HIT musical Hamilton has swept the board at this year’s Olivier Awards, picking up seven gongs including best new musical.

Lin-Manuel Miranda, creator of the West End sensation about founding father Alexander Hamilton, was jointly awarded the outstanding achievement in music prize with orchestrator Alex Lacamoire.

While further awards came for Giles Terera, as best actor in a musical for his portrayal of Hamilton’s nemesis Aaron Burr, and Michael Jibson, as best supporting musical actor for playing King George III.

The show also picked up some technical awards for best lighting design, best sound design and best theatre choreographer.

However, it failed to break the record for the most Olivier Awards, which was set by Harry Potter & The Cursed Child last year when it picked up nine.

Other notable awards at theatre’s most prestigious night included former Breaking Bad star Bryan Cranston being honoured as best actor for his performance in Network.

While Laura Donnelly was named best actress for her performance as Caitlin in The Ferryman, Jez Butterworth’s play that also won two more awards: for best new play and best director for Sam Mendes.

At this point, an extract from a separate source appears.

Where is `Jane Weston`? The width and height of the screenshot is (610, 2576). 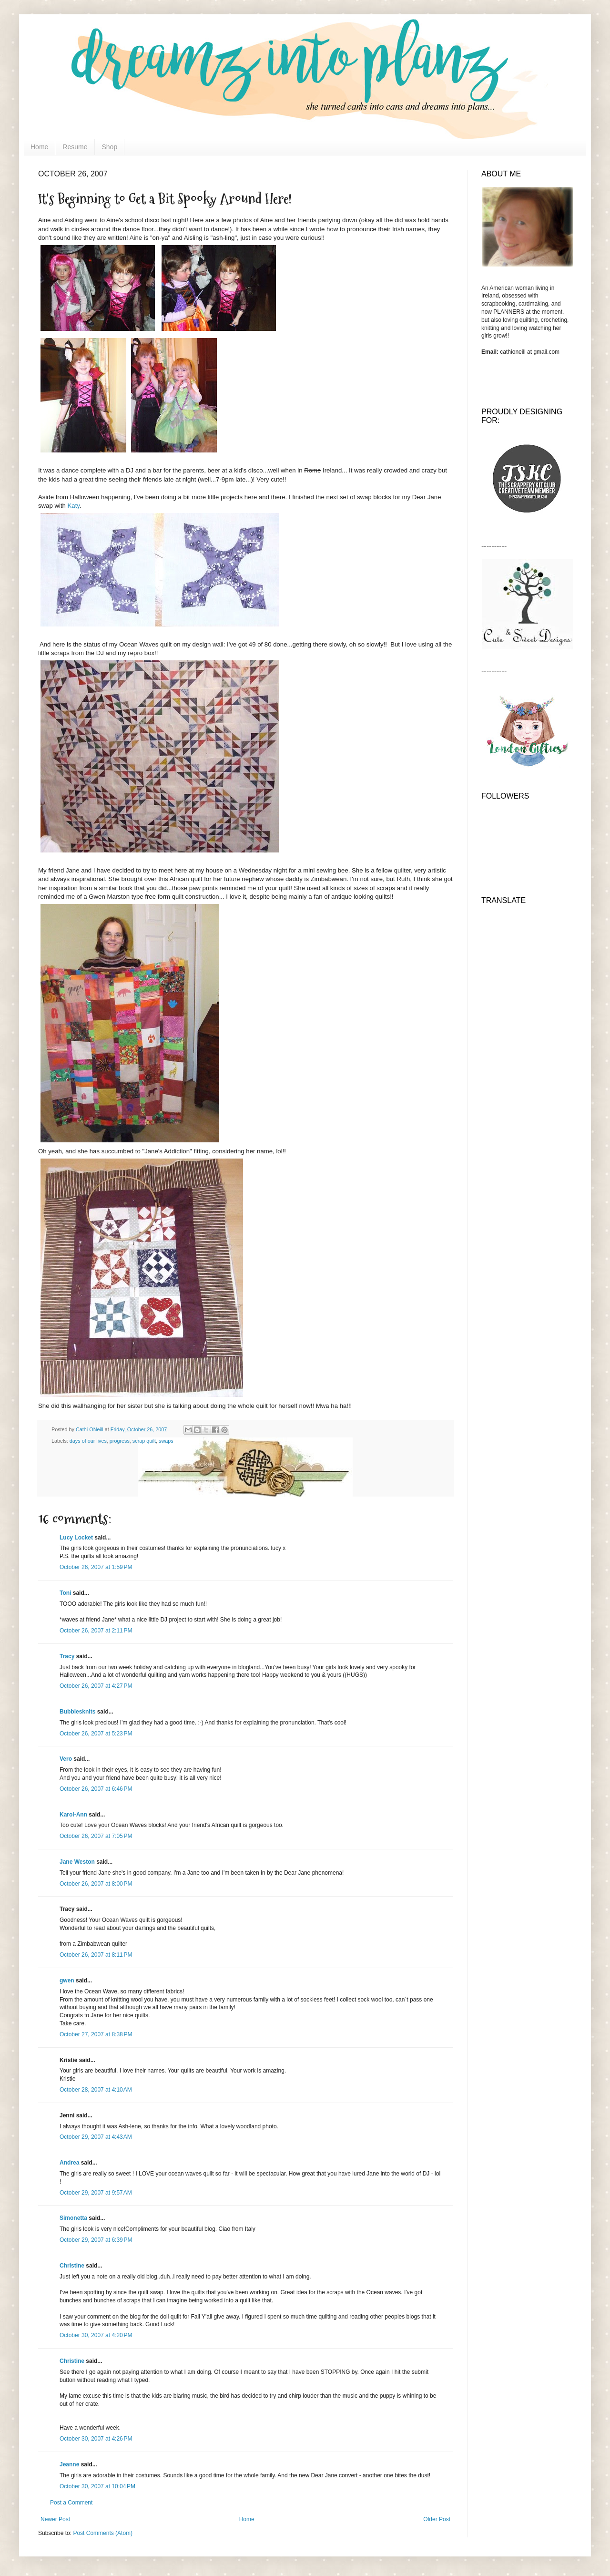 Jane Weston is located at coordinates (77, 1861).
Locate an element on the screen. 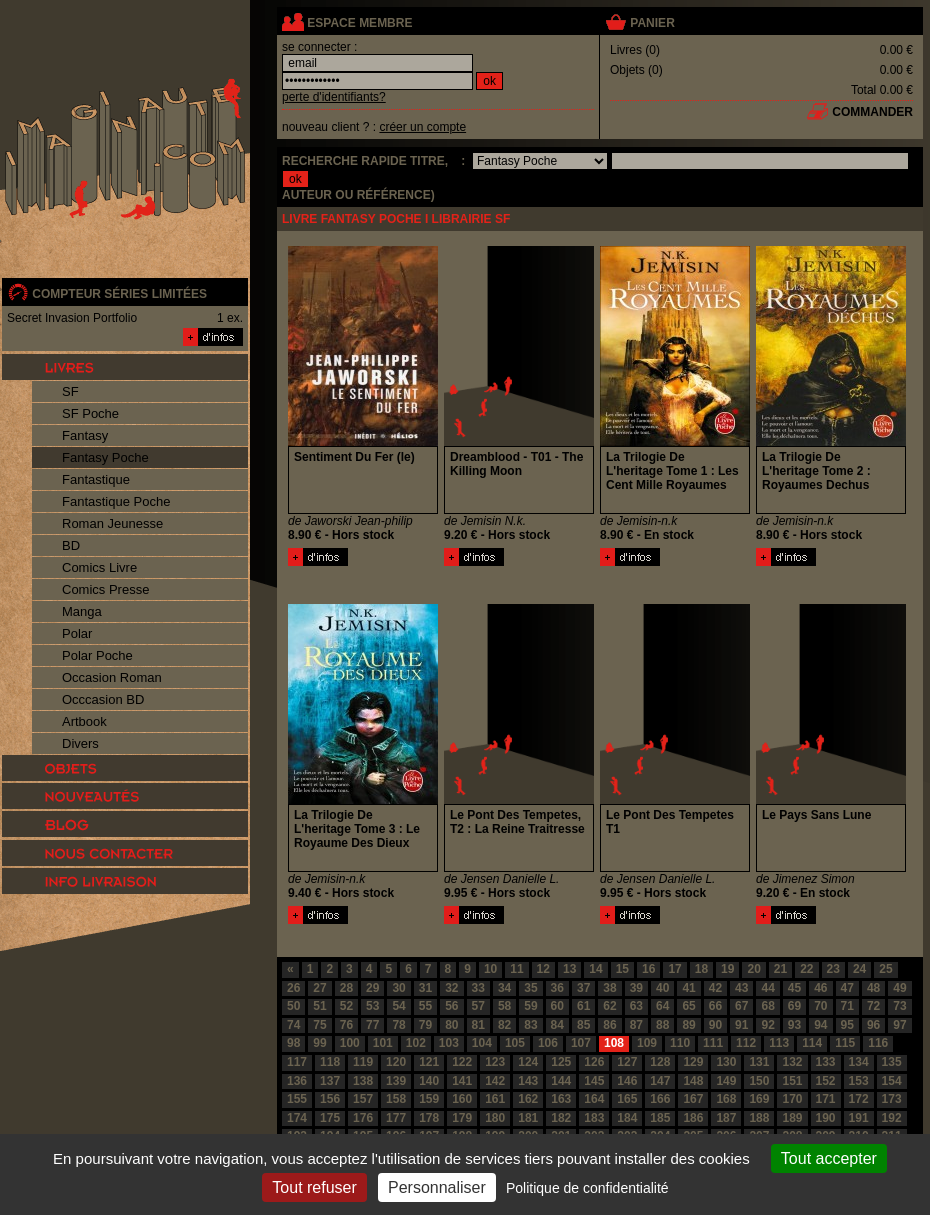  59 is located at coordinates (530, 1006).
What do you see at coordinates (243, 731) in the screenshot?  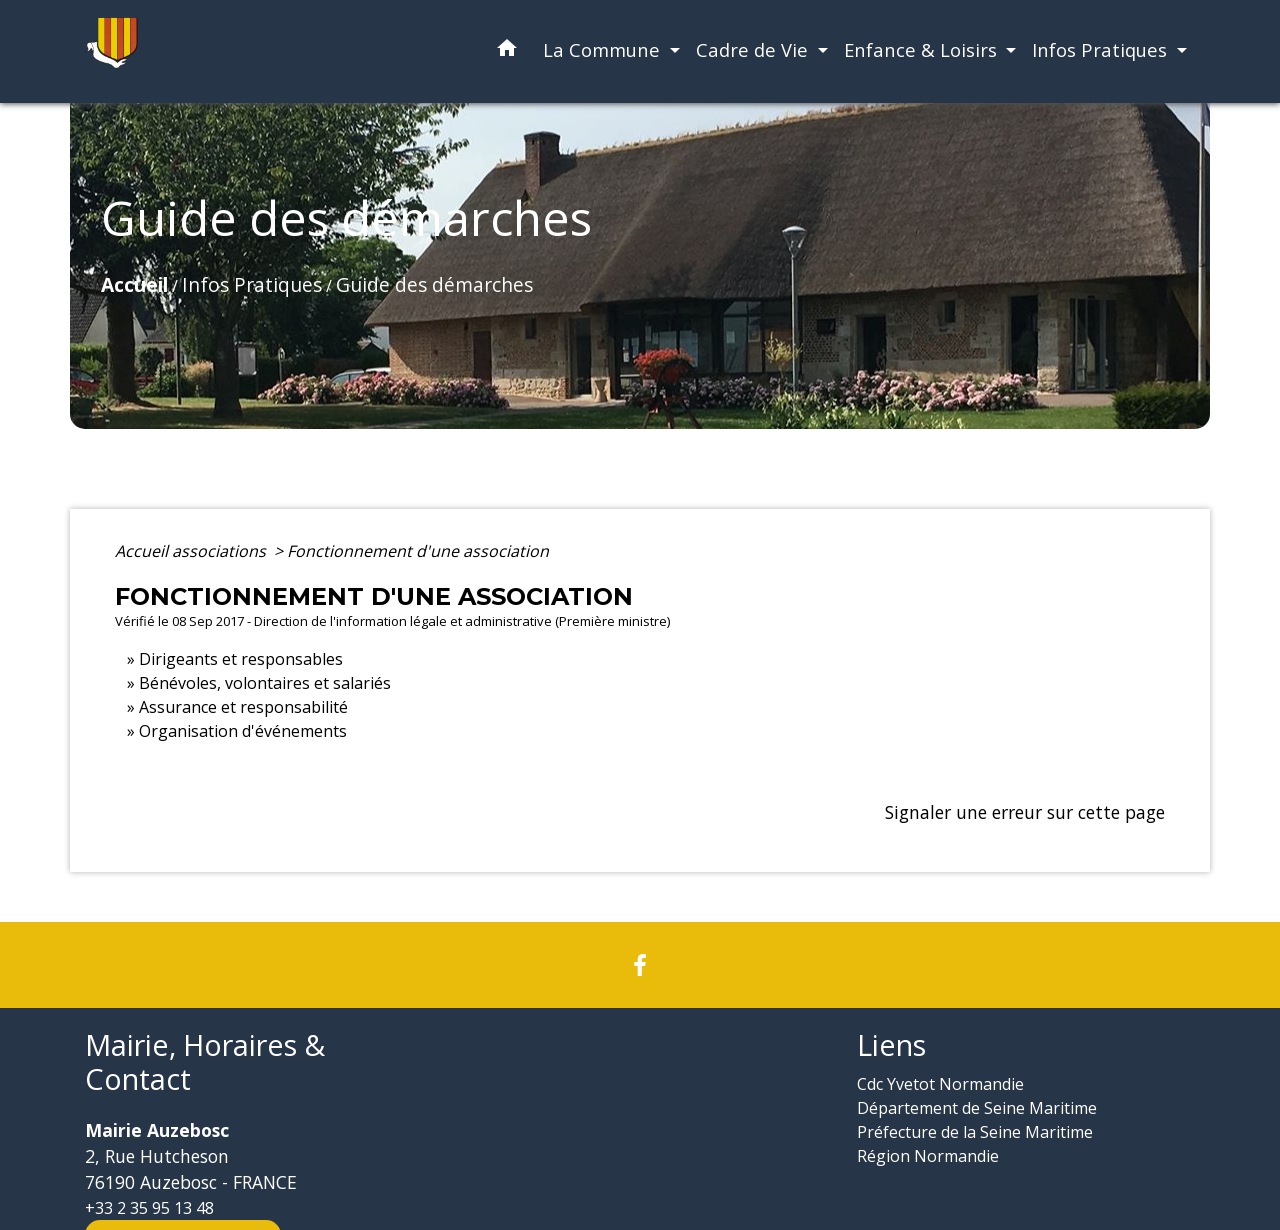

The play, which unfolds in rural Derry in 1981 against the backdrop of The Troubles, was inspired by Butterworth’s partner, Laura Donnelly’s own family. It is now heading to Broadway.

Another of the night’s top acting prizes, for best supporting actress, went to Denise Gough was for Angels in America, which also won The National Theatre an award for best revival.

But although Gough was not there to collect her award, a statement read by actress Ophelia Lovibond highlighted the importance of the Time’s Up movement.

Bob Dylan-inspired musical Girl From The North Country was also honoured at the ceremony, with Shirley Henderson winning best actress in a musical and Sheila Atim winning best supporting role in a musical.

Bertie Carvel was named best actor in a supporting role for Ink, while its writer, James Graham, won best new comedy for another play, Labour of Love.

David Lan won the special award in recognition of his outstanding contribution for his artistic directorship of the Young Vic.

While The Royal Court’s production of Killology won outstanding achievement in affiliate theatre and Dick Whittington won the Olivier for best entertainment and family.

This year’s ceremony took place at the Royal Albert Hall, and was hosted by Catherine Tate.